- Region: Lahore City area of Lahore District
- Electorate: 530,167

Current constituency
- Created: 2018
- Party: Pakistan Muslim League (N)
- Member: Ali Pervaiz Malik
- Created from: NA-130 (Lahore-XIII)

= NA-119 Lahore-III =

Constituency of the National Assembly of Pakistan

NA-119 Lahore-III is a newly-created constituency for the National Assembly of Pakistan.
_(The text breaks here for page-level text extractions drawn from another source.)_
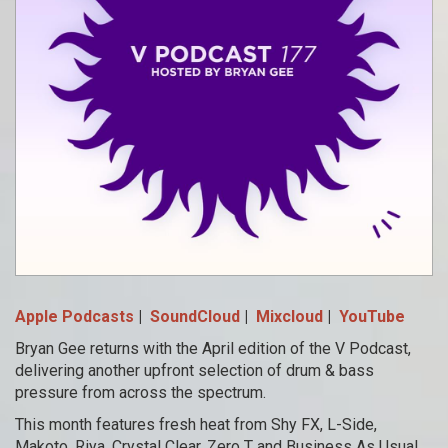
Apple Podcasts
|
SoundCloud
|
Mixcloud
|
YouTube
Bryan Gee returns with the April edition of the V Podcast,
delivering another upfront selection of drum & bass
pressure from across the spectrum.
This month features fresh heat from Shy FX, L-Side,
Makoto, Riya, Crystal Clear, Zero T and Business As Usual,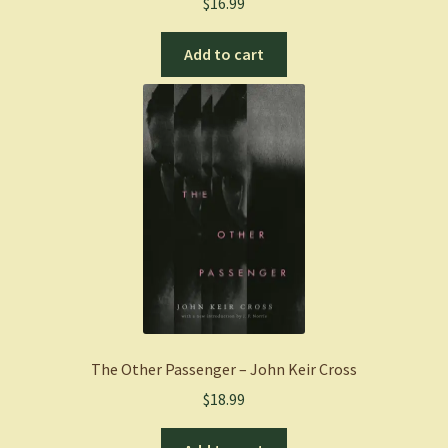
$
16.99
Add to cart
The Other Passenger – John Keir Cross
$
18.99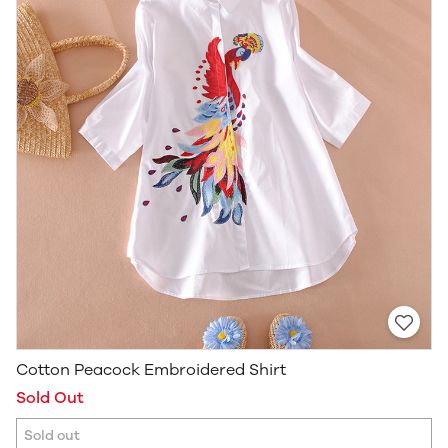
Cotton Peacock Embroidered Shirt
Sold Out
Sold out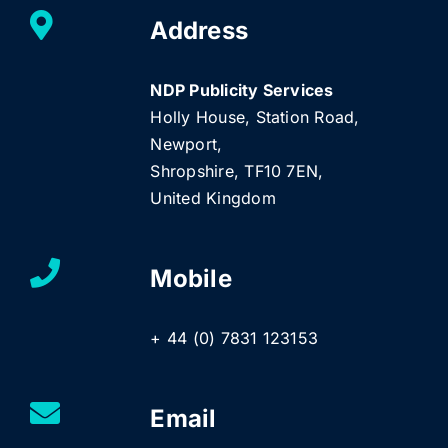
Address
NDP Publicity Services
Holly House, Station Road,
Newport,
Shropshire, TF10 7EN,
United Kingdom
Mobile
+ 44 (0) 7831 123153
Email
It mainly comprises areas of Shalimar Tehsil along the India–Pakistan border.

==Members of Parliament==
===2018–2023: NA-127 Lahore-V===

| Election |  | Member | Party |
|---|---|---|---|
|  | 2018 | Ali Pervaiz Malik | PML (N) |

=== 2024–present: NA-119 Lahore-III ===

| Election |  | Member | Party |
|---|---|---|---|
|  | 2024 | Maryam Nawaz | PML(N) |
|  | By-election 2024 | Ali Pervaiz Malik | PML(N) |

== Election 2002 ==

General elections were held on 10 October 2002. Javed Hashmi of PML-N won by 30,372 votes.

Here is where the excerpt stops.